Kia EV6 (right), EV3 (middle), and EV9 (right) Source: Kia
Kia plans to begin EV4 deliveries in Europe in September. The hatchback will be the first EV Kia builds in Europe at its Zilina plant in Slovakia. Kia said the move will speed up deliveries. However, the sedan will still be built in South Korea.
The EV5 will arrive in Europe later this year. Kia is launching the EV5 in North America in early 2026, but it will be “exclusive to the Canadian market.”
Kia EV5 GT-Line (Source: Kia)
Next year, Kia will introduce the smaller, more affordable EV2. The EV2 will sit underneath the EV3 as Kia’s new entry-level electric vehicle.
Outside of the EV4, which Kia will launch in the US in early 2026, no other models have been confirmed for the US. Although it was spotted testing in the US again this week, the last official release from Kia specifically said the EV5 will be exclusive to the Canadian market in North America.

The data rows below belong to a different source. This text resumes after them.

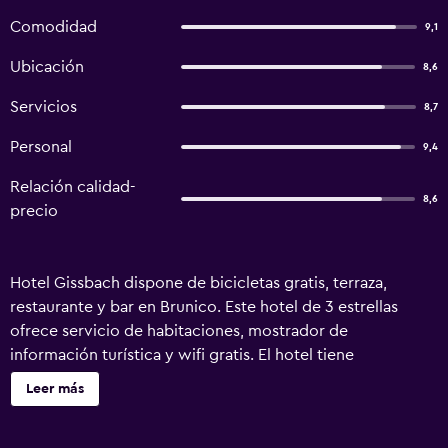
Comodidad
9,1
Ubicación
8,6
Servicios
8,7
Personal
9,4
Relación calidad-
8,6
precio
Hotel Gissbach dispone de bicicletas gratis, terraza,
restaurante y bar en Brunico. Este hotel de 3 estrellas
ofrece servicio de habitaciones, mostrador de
información turística y wifi gratis. El hotel tiene
habitaciones familiares. En el hotel, cada habitación
Leer más
incluye armario, TV de pantalla plana, baño privado, ropa
de cama y toallas. Todas las habitaciones tienen caja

Kia Concept EV2 (Source: Kia)
The EV4 will arrive, but only as a sedan. It will feature up to 330 miles of driving range and a built-in NACS port for charging at Tesla Superchargers.
Kia has yet to reveal prices, but the EV4 is expected to start at around $35,000. In the UK, the hatch starts at £34,695 ($47,700) with up to 388 miles WLTP driving range. The Fastback, or sedan variant, is priced from £40,895 ($55,000) with a driving range of up to 380 miles.
Kia EV4 models during safety testing in Europe (Source: Kia UK)
And that’s not even touching the PV5, Kia’s first electric van. Kia is launching the PV5 Passenger and Cargo models across Europe, but whether it will arrive in the US is still up in the air.
Electrek’s Take
Kia’s decision to prioritize Europe over the US is thanks to the Trump Administration’s new tariffs on vehicle imports. Imported vehicles from South Korea are subject to a 15% tariff.
On top of this, the $7,500 federal tax credit is set to expire at the end of September, which will make the US EV market even more competitive.
Kia’s electric vehicle sales are already down significantly this year. Through July, Kia has sold nearly half as many EV9 and EV6 models as it did in 2024. The Korean auto giant is expected to offset slower EV sales in the US with new models arriving in Europe.